MLPerf, MLCommons, and improving benchmarking

MLPerf Evolves Under MLCommons: Executive Director David Kanter Discusses Future Benchmarks and Expanding Datasets

By Stephanie Wright July 8, 2020

July 8th, 2020

MLPerf is evolving

MLPerf, the independent ML benchmarking body is evolving and its Executive Director, David Kanter, was good enough to brief me on his role and spoke a little about how MLPerf is folding into MLCommons, its new parent organization. MLCommons will not just manage MLPerf but go beyond, such as establish data sets for use in MLPerf. David pointed me to his presentation at the recent Nvidia GTC in May, where he introduced MLPerf in the first half and then spoke about MLCommons and plans for it in the second half. If you are new to the MLPerf benchmark, the below extract from my recent Landscape report on AI Hardware Accelerators is based on the first half of David’s presentation, available here: https://developer.nvidia.com/gtc/2020/video/s22099

AI hardware accelerators: benchmarks

AI benchmarks from independent bodies help the AI hardware industry make progress by showing users and consumers how products on the market compare against each other. There are multiple factors that go into making a purchasing decision, such as compliance in regulated industries, the maturity of the software stack, power requirements, memory requirements, running costs, size of device, and more, but benchmarks have an important role. Their value is not just to consumers but also to the manufacturers, to show how their products perform on a level playing field and provides healthy competition that drives innovation.

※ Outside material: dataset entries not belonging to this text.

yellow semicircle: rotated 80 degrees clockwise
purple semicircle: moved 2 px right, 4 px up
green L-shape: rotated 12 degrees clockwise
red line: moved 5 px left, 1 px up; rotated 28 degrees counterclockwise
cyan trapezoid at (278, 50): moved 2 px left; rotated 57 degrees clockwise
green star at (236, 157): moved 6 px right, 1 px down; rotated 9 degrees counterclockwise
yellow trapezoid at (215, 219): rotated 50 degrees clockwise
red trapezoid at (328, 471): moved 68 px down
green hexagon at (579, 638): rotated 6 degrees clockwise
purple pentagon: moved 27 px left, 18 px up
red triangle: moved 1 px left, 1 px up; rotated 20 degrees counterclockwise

The leading ML benchmark today is MLPerf, now being managed by a new entity MLCommons. The aim is to measure full system (software and hardware) performance such as execution time and throughput and is not concerned with the accuracy of the application being run. There are industry competitions where the aim is to identify the best performing AI model in terms of accuracy, and this is not the purpose of MLPerf.

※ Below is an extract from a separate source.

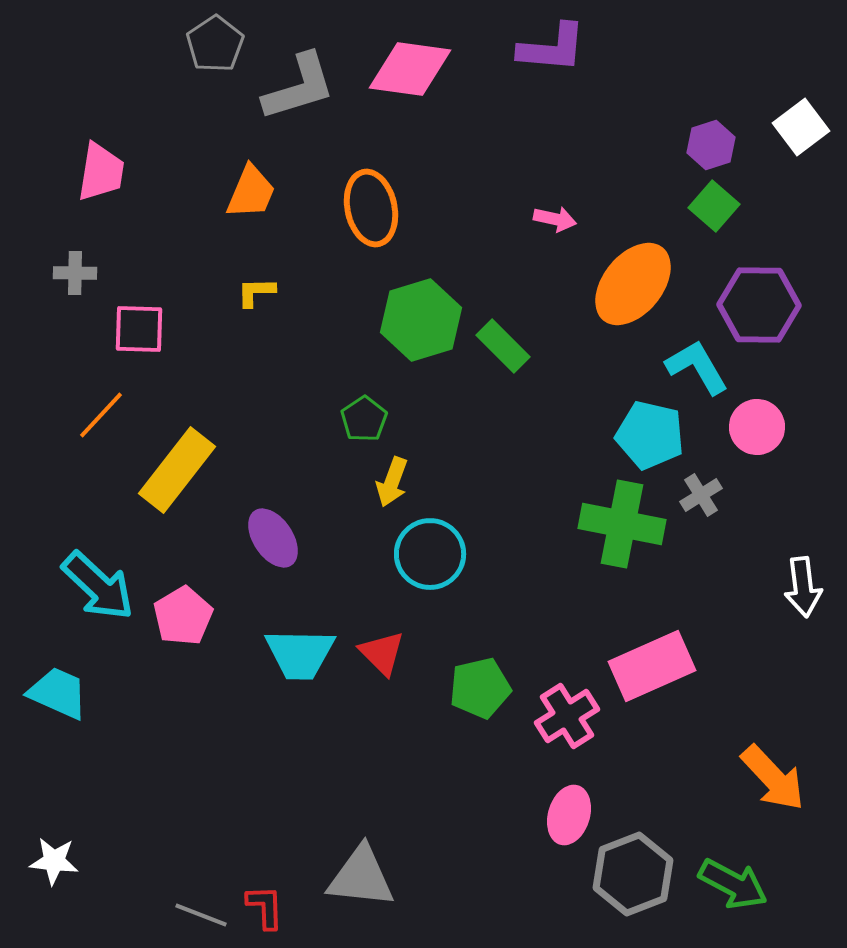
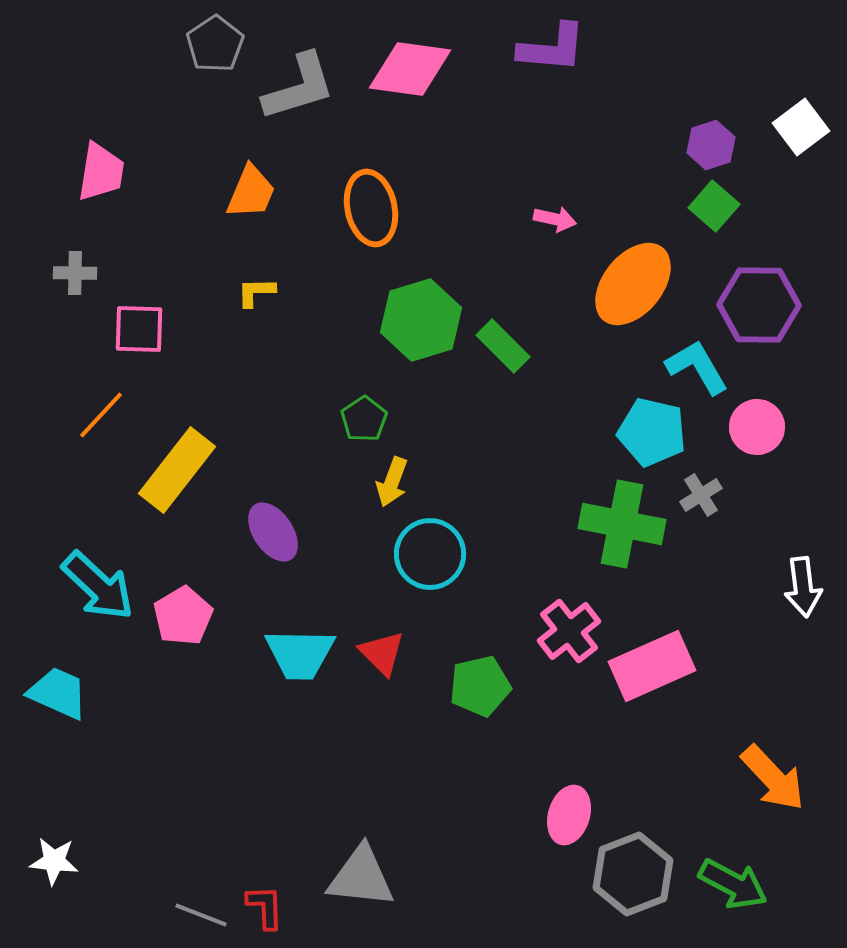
cyan pentagon at (650, 435): moved 2 px right, 3 px up
purple ellipse at (273, 538): moved 6 px up
green pentagon at (480, 688): moved 2 px up
pink cross at (567, 716): moved 2 px right, 85 px up; rotated 6 degrees counterclockwise
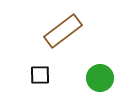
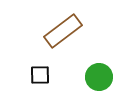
green circle: moved 1 px left, 1 px up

Currently MLPerf has three benchmark suites: one for training and two for inference – one for general systems and one for mobile phones. The approach to performance is to measure latencies. For the training suite benchmarks there are three givens: dataset, model, and target quality. A model (e.g. ResNet) is trained on the dataset (e.g. ImageNet) until it achieves the target quality (accuracy of 75.9%). The performance metric here is time to train. Noteworthy is that increasing throughput by reducing the model precision will increase the time to train to the target accuracy (if it even achieves it), thereby increasing running cost to the user, hence throughput is not used as the benchmark metric.

MLPerf has two training divisions of its benchmarks: closed and open. The closed division specifies the model, thus making it the most suitable set of benchmarks for like-with-like comparisons. There is also an open division where the runner of the benchmark can choose their own model

For inference MLPerf measures the rate of inference. Again, there are three benchmark givens: an input (e.g. an image), the trained model (e.g. ResNet) and the required accuracy for the result (e.g. accuracy of 75.1%). Again, there are also two inference divisions, closed and open, for model specification.

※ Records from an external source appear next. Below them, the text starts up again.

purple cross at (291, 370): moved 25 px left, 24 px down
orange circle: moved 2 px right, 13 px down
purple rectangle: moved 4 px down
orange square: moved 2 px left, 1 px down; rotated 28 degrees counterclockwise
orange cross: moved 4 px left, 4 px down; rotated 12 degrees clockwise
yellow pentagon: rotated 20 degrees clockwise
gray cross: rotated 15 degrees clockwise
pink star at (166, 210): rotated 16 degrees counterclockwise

Inferencing use cases vary in practice so MLPerf defines four:

Single stream: one image at a time streaming into the model (e.g. mobile phone augmented vision). MLPerf metric is latency of the response.
Multiple stream: multiple images being simultaneously presented on a regular cadence (e.g. multiple cameras in driving assistance). MLPerf metric is how many concurrent streams can be supported given a latency limit.
Server: in this scenario objects, single or multiple, appear at the input in random cadence (e.g. a cloud translation app). MLPerf metric is throughput: queries per second, given a latency limit.
Offline: batch processing where all the data is available at once (e.g. photo sorting app). MLPerf metric is just throughput: queries per second, with no time limit.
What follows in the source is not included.